Nvidia jest dumna z tego, że 83% osób posiadających procesory graficzne obsługujące ray tracing o wartości ponad 1200 USD faktycznie korzysta z RTX.
W ramach promowania RTX 4070, nowego punktu wejścia Nvidii za 600 USD do serii procesorów graficznych Ada Lovelace, Nvidia ma pewne statystyki, które w zależności od tego, jak na nie spojrzysz, są albo wręcz mylące, albo całkowicie wiarygodne.
W poście na blogu i materiałach prasowych wysłanych przed debiutem 4070, Nvidia przedstawia statystyki „milionów graczy RTX, którzy grali w gry obsługujące RTX” w lutym 2023 r. Pokazują one, że:
- 83 procent graczy Series 40 „włącza RT” (ray tracing)
- 56 procent z 30 odcinków
- 43 procent z 20 odcinków
Jeśli chodzi o DLSS, narzędzie Nvidii do skalowania i generowania ramek z przyspieszeniem AI dla gier, które je obsługują, Nvidia pisze, że 79 procent posiadaczy Serii 40, 71 procent Serii 30 i 68 procent Serii 20 włączyło tę funkcję.
Nvidia (lub przynajmniej osoba, która napisała jej kopię) uważa, że „podstawą tej historii”, którą należy odjąć od tych liczb, jest to, że „technologia nie tylko definiuje sposób, w jaki ludzie tworzą treści, ale redefiniuje sposób ich konsumpcji”, ostatecznie stając się integralną częścią jej transformacji. Innymi słowy, rozważ wymianę karty graficznej.

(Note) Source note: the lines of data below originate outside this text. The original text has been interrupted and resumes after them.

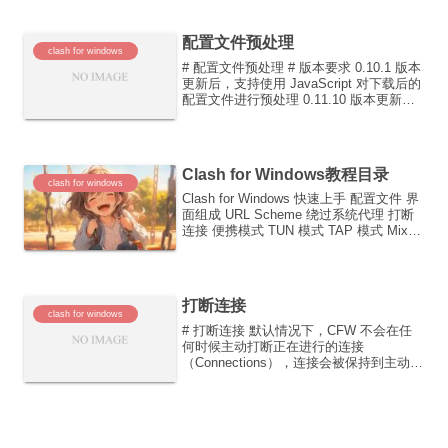
继...
配置文件预处理
clash for windows
# 配置文件预处理 # 版本要求 0.10.1 版本
更新后，支持使用 JavaScript 对下载后的
配置文件进行预处理 0.11.10 版本更新
后，支持使用 YAML 对下载后配置文件进
行简单预处理 # 简便方法（YAML） 如果
需要对下...
Clash for Windows教程目录
clash for windows
Clash for Windows 快速上手 配置文件 界
面组成 URL Scheme 绕过系统代理 打断
连接 便携模式 TUN 模式 TAP 模式 Mixin
配置文件预处理 Actions Diff 处理 轻量模
式（Lightweigh...
打断连接
clash for windows
# 打断连接 默认情况下，CFW 不会在任
何时候主动打断正在进行的连接
（Connections），连接会被保持到主动断
开。 如果在特定情况下，需要在切换节点
后或切换配置文件前先打断连接，操作：
进入 Settings 页面 点击滚动至 Co...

Nie każdy widzi te liczby i dochodzi do tych samych wniosków. W wątku r/hardware Reddit (po raz pierwszy zauważony przez PC Gamer ) wielu pyta, jakie są dokładne kryteria „włączone”. Z doświadczenia wiem, że ray tracing lub RT to coś, co zdecydowanie można włączyć, pograć w grę przez minutę, zauważyć, że wygląda jak strumień RealVideo z 2003 roku, a potem to wyłączyć. Jeśli zrobiłeś to w lutym 2023 r., czy sam „włączyłeś RT”?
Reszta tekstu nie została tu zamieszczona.